Par Steve Planchin

Introduction
Les gladiateurs (du latin: gladiatores signifiant « combattant à l’épée », ou « épéiste ») étaient des combattants professionnels, esclaves ou non (esclaves affranchis pour leurs exploits ou engagés volontaires, en quête d’une vie meilleure grâce à des victoires bien rémunérées) qui se battaient entre eux ou parfois contre des fauves (dans les bestiarii et les venatio). A l’origine ils combattaient pour honorer la mémoire d’un mort, puis de plus en plus pour le divertissement du public.

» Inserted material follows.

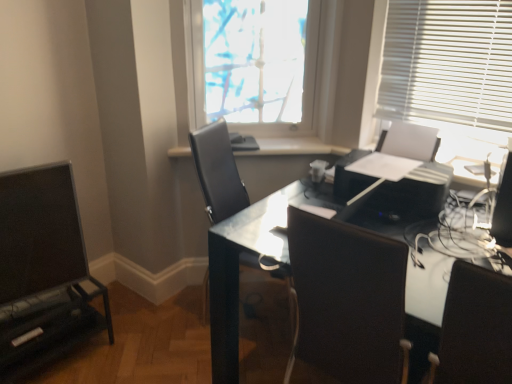 This screenshot has width=512, height=384. What are the coordinates of `free space underneath translucent fabric at upper center (from a real-world perspective)` in the screenshot? It's located at click(275, 135).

Les combattants étaient entraînés dans des casernes (ou ludi), qui essentiellement présentes en Etrurie, à Capoue et à Rome aux origines de la gladiature, s’étendront dans tout l’empire quelques siècles plus tard. Ces ludi pouvaient être privés ou appartenir personnellement à l’empereur comme les quatre grandes écoles de Rome. Leur structure est simple : des chambres d’habitation, et des cellules de service autour d’une aire d’entrainement, le tout étant dirigé par le laniste (lanista), qui sélectionnait les gladiateurs puis les entretenait avec une nourriture simple et riche (essentiellement à base de gruau), des soins médicaux, des esclaves et avec l’autorisation d’avoir une famille à la caserne.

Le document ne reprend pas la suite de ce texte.